Kelsi's PhD research is focused on the fluid dynamics of fish olfaction (how fish smell odor in the water). She is interested in the evolution and design of the diverse nasal morphologies (shape/structure) and the hydrodynamics (interaction with water) of the fish nose. Smell is an important sense in fishes and crucial for detecting predators, tracking prey, and finding mates. Research of this sensory system could lead to the design of a new, fish-inspired, underwater chemical sensor. Stay tuned for more updates as she researches this for the next few years,
Elasmobranchs (sharks, skates, rays) don't have a skeleton of bone like ours. Instead, they have skeletons made of cartilage- like your nose or your ear! Freshwater stingrays, found in the amazon basin in Brazil (Potamotrygon leopoldi) are known for consuming hard-shelled snails. How do these stingrays crunch down on such a tough food source with a "soft" skeleton? Turns out- this specialized feeding mode of consuming tough prey, called "durophagy" has evolved a few different times in sharks, rays and ratfish, all with skeletons made of cartilage. They have special adaptations that help them eat, including large jaws and jaw muscles, big crushing tooth plates and even supportive internal struts inside their jaws for reinforcement.

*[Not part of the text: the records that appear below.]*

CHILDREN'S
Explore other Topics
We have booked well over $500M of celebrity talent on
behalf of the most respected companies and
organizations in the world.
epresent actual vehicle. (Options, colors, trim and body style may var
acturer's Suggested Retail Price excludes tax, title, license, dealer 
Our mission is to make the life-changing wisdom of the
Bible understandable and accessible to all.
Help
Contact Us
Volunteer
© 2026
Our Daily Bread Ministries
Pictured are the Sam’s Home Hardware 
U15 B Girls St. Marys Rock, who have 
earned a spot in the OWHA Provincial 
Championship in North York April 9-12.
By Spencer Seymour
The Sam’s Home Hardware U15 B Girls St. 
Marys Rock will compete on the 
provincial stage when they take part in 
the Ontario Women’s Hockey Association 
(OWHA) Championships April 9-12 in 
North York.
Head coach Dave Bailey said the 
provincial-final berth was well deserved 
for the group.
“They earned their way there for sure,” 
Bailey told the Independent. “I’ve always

My research was focused on the evolution of such a remarkable adaptation and the mechanics behind this feeding mode. Click below for my publication or read my easy-to-understand blog post in the "Featured Fish Facts" section.

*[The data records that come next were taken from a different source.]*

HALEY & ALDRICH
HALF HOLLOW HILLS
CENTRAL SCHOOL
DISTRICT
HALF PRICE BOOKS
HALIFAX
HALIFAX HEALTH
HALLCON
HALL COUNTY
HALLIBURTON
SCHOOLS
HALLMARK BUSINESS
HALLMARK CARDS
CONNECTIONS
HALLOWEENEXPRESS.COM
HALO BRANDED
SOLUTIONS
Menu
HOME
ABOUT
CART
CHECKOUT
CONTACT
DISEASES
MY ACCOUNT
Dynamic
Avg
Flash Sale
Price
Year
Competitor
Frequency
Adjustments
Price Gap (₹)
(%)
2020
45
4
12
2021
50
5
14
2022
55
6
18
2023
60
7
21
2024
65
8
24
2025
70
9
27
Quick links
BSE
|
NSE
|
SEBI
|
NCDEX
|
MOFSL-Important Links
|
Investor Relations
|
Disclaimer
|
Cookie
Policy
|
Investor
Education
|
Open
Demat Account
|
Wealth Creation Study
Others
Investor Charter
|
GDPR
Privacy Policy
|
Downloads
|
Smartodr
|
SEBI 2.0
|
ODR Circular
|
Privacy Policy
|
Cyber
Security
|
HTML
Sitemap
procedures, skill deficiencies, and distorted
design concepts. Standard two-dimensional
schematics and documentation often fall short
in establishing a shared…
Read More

Oysters aren't just tasty, they provide important habitat for many estuarine fishes. Unfortunately, oyster populations have severely declined due to overharvest by humans, disease and poor fishery management. However, efforts have been made to restore oyster habitat and coastal management has been building human-made reefs. Oyster larvae, called "spat" will grow and colonize on any hard structure. Concrete blocks and "reef balls" have been used as a new home for oysters to grow. As an undergraduate student, I studied whether fish would utilize this somewhat artificial habitat as much as a natural oyster reef. I found that the same number and species of fishes used these "artificial" reefs when compared to natural reefs. This is promising for management that we can restore habitat to have the same benefits to the surrounding critter community. Click below to read the full publication.

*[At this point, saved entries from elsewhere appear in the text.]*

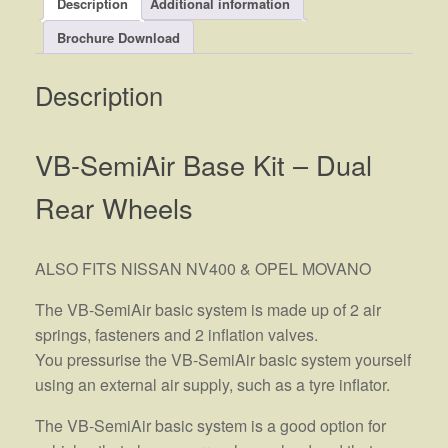
Description
Additional information
Brochure Download
Description
VB-SemiAir Base Kit – Dual
Rear Wheels
ALSO FITS NISSAN NV400 & OPEL MOVANO
The VB-SemiAir basic system is made up of 2 air
springs, fasteners and 2 inflation valves.
You pressurise the VB-SemiAir basic system yourself
using an external air supply, such as a tyre inflator.
The VB-SemiAir basic system is a good option for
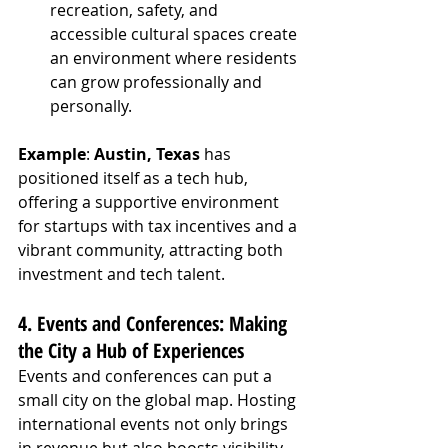
recreation, safety, and 
accessible cultural spaces create 
an environment where residents 
can grow professionally and 
personally.
Example
: 
Austin, Texas
 has 
positioned itself as a tech hub, 
offering a supportive environment 
for startups with tax incentives and a 
vibrant community, attracting both 
investment and tech talent.
4. Events and Conferences: Making 
the City a Hub of Experiences
Events and conferences can put a 
small city on the global map. Hosting 
international events not only brings 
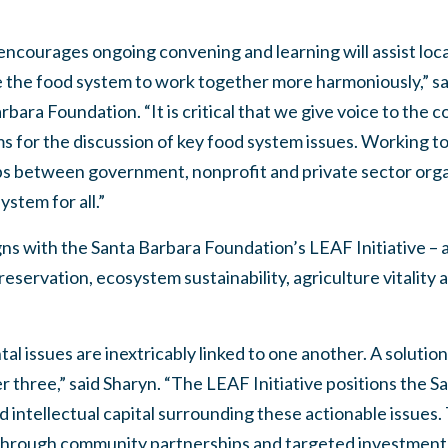
 encourages ongoing convening and learning will assist lo
e the food system to work together more harmoniously,” sa
bara Foundation. “It is critical that we give voice to the 
s for the discussion of key food system issues. Working t
ps between government, nonprofit and private sector organ
ystem for all.”
ns with the Santa Barbara Foundation’s LEAF Initiative – a f
eservation, ecosystem sustainability, agriculture vitality
tal issues are inextricably linked to one another. A solutio
her three,” said Sharyn. “The LEAF Initiative positions the
nd intellectual capital surrounding these actionable issues
 through community partnerships and targeted investment 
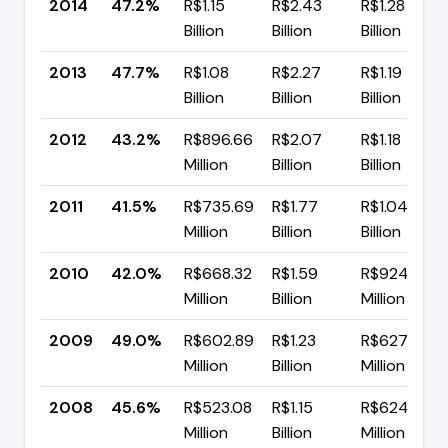
2014
47.2%
R$1.15
R$2.43
R$1.28
Billion
Billion
Billion
2013
47.7%
R$1.08
R$2.27
R$1.19
Billion
Billion
Billion
2012
43.2%
R$896.66
R$2.07
R$1.18
Million
Billion
Billion
2011
41.5%
R$735.69
R$1.77
R$1.04
Million
Billion
Billion
2010
42.0%
R$668.32
R$1.59
R$924.20
Million
Billion
Million
2009
49.0%
R$602.89
R$1.23
R$627.73
Million
Billion
Million
2008
45.6%
R$523.08
R$1.15
R$624.80
Million
Billion
Million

How do you go about discovering a new species of fish? Well, it turns out that new species are often hiding in museum collections- just waiting to be described! I discovered this new species of guitarfish from the gulf of California using comparative morphometric methods and by describing the discrete measurable traits that make them different. I also created a dichotomous key of guitarfishes of the gulf of California to aid in their identification.